Ответ на этот вопрос мне так и не довелось узнать, потому что в помещение вплыла Любовь Константиновна Беседина.
Эта высокая дородная женщина преподавала античную литературу и сейчас должна была временно выполнять обязанности заведующей кафедры. Беседина поздоровалась с Морозовым, после чего он якобы потерял ко мне интерес – сел за стол, достал какие-то бумаги из сумки и сделал вид, что очень занят. Надо сказать, что одет этот тип был безупречно – черный костюмчик и белоснежная рубашка – на этом фоне мое помятое котарди выглядело так нелепо, что я еще больше почувствовала глубину своего падения и еще сильнее разозлилась.
– Виктория, почему ты в таком виде? – обратилась ко мне Любовь Константиновна.
Пришлось повторить историю. Закончив, я украдкой посмотрела на Дениса Сергеевича – он по-прежнему делал вид, что происходящее его совершенно не интересует, но при этом едва сдерживал смех. Черт возьми, как же он меня бесит, бесит!
– Понятно. Как обычно – ни дня без приключений, – Любовь Константиновна поджала губы. Видимо, никак не могла забыть тот случай с ее дочкой. – Ну что ж, поезжай домой, переоденься. И возвращайся назад.
Я рванула к выходу и стукнулась лбом о дверной косяк.
– Да что с тобой, Виктория? Летаешь, как парфянская стрела!
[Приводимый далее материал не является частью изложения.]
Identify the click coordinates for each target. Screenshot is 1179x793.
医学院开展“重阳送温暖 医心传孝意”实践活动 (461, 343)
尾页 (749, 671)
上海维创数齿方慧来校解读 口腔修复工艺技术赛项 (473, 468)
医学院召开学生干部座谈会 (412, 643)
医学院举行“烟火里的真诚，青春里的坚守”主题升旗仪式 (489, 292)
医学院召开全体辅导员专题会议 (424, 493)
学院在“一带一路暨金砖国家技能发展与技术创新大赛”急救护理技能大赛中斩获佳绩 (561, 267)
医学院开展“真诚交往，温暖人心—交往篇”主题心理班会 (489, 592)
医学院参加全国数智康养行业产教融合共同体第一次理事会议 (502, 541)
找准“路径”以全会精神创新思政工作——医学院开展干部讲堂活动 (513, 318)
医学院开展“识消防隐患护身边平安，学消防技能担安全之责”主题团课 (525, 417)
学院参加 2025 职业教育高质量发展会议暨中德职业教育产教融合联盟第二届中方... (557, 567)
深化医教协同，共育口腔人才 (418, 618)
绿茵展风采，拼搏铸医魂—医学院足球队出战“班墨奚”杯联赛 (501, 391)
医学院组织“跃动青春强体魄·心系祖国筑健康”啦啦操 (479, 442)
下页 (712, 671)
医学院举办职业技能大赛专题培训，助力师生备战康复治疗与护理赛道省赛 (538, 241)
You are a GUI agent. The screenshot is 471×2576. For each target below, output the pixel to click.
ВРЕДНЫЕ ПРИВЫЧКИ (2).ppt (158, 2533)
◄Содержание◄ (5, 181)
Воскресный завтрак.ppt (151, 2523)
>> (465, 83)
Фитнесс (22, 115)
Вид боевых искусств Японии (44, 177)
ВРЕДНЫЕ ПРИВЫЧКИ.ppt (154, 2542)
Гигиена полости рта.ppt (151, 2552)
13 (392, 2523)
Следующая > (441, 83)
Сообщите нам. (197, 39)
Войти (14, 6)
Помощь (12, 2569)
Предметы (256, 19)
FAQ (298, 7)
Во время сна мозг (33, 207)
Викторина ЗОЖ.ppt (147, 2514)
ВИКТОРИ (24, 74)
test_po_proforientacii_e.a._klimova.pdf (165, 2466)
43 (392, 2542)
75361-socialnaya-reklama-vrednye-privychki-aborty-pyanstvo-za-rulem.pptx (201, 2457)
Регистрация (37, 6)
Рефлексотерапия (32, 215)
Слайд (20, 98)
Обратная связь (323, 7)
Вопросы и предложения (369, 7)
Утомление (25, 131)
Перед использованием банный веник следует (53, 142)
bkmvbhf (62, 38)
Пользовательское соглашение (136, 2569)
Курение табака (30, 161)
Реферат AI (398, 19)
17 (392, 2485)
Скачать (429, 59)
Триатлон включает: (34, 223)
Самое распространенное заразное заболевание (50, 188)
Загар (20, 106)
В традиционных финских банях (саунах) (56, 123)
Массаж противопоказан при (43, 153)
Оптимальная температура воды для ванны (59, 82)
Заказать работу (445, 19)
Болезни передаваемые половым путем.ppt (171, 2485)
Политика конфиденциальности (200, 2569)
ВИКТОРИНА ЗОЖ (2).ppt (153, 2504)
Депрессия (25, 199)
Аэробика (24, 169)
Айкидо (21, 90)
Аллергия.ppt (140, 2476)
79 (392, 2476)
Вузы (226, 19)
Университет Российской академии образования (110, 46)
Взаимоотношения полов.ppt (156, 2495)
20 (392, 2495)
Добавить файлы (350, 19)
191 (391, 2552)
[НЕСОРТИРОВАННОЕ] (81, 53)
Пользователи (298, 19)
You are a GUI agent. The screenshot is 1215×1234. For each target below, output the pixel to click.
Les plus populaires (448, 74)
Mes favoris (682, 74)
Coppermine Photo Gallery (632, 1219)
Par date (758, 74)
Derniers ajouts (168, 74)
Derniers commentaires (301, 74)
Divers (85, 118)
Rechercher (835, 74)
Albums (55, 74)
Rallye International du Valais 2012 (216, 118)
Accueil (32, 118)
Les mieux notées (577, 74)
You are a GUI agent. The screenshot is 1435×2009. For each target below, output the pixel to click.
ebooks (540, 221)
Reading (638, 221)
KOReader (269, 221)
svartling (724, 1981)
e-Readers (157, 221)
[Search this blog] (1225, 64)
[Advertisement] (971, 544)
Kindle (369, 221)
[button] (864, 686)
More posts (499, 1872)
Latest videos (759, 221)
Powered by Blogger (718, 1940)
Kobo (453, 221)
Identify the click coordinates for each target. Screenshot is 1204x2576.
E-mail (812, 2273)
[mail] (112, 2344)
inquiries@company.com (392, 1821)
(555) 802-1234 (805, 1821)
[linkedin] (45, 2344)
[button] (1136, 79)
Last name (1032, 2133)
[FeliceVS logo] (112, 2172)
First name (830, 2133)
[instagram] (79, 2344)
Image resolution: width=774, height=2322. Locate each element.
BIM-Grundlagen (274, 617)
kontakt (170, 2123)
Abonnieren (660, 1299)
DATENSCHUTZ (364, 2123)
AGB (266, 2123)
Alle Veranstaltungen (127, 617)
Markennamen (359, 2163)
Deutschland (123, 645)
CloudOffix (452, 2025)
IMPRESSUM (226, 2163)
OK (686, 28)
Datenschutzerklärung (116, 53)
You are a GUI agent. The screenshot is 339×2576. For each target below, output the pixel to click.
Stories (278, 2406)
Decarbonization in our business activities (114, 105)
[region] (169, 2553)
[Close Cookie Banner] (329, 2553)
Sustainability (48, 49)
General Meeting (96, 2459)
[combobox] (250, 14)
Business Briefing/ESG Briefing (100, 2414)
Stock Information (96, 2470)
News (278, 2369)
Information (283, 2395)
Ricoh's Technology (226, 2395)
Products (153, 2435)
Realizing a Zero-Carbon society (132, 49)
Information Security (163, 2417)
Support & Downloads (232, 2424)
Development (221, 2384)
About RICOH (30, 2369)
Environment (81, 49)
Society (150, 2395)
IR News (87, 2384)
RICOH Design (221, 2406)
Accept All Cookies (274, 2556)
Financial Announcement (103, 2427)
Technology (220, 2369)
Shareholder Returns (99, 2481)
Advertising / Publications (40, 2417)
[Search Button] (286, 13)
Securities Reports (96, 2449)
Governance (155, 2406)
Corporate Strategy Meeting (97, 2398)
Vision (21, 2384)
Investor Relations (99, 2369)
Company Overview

В твоем возрасте… – услышала я за спиной недовольный голос Бесединой, только мне было уже все равно. Пускай это и невежливо, но я не дослушала и выбежала в коридор.
Домой, скорее домой! Приду в себя хоть немного.
Перед входом на факультет меня снова окликнули – теперь это был мой старый приятель Андрей Кононов. Он работал на кафедре русской литературы.
– Вик, привет! У нас сегодня карнавал?
– Привет, потом расскажу! Сейчас спешу очень, – на него я почему-то не могла обижаться.
Приехав домой, я с облегчением обнаружила, что родителей, как и Альки, там уже нет. Вот и отлично! Скинув то, что Проценко небрежно назвала балахоном (темнота! что она понимает в реконструкции? на создание этого шедевра ушел целый год!), я приняла душ, надела юбку и блузку, позавтракала и отправилась назад, прихватив учебник латыни. Кроме прочего, я подрабатывала репетитором по латинскому языку и собиралась отдать этот учебник одной из моих новых учениц. Вдруг пришло сообщение от сестры.
«Надо выбрать из двух пригласительных. Какой дизайн больше нравится?»
Да все сговорились, что ли, целый день портить мне настроение?
«Второй», – ответила я и уже который раз за день тяжело вздохнула.
Когда вернулась, Морозова на кафедре уже не было. Зато, кроме Бесединой, там сидели Томашевский и Соловьев. Борис Александрович Томашевский был высоким грузным мужчиной с седыми волосами. Он занимался постмодернизмом. А Соловьев, маленький и щуплый, преподавал античную литературу, как и Беседина.
А потом я повернула голову и увидела ЕГО. Вмиг все проблемы вылетели из головы – и пригласительные, и мой недавний позор.
После перестройки главного корпуса кафедра мировой литературы состояла из двух комнат. В одной стояли стулья, шкафчики и столы – все, что нужно для работы. Во второй, смежной – небольшой диван, столик, пара кресел и огромный стеллаж с книгами.
И вот сейчас дверь в смежную комнату была открыта. А в стеллаже находился ОН.
– Лист иллюминированного Евангелия из Кентербери. Тамара Михайловна завещала кафедре. Денис Сергеевич передал сегодня, – сказала Беседина, перехватив мой взгляд.
Я завороженно уставилась на полку.
Здравствуйте, меня зовут Виктория Горячева, и я – кинестетик4. Точнее, маньяк-кинестетик.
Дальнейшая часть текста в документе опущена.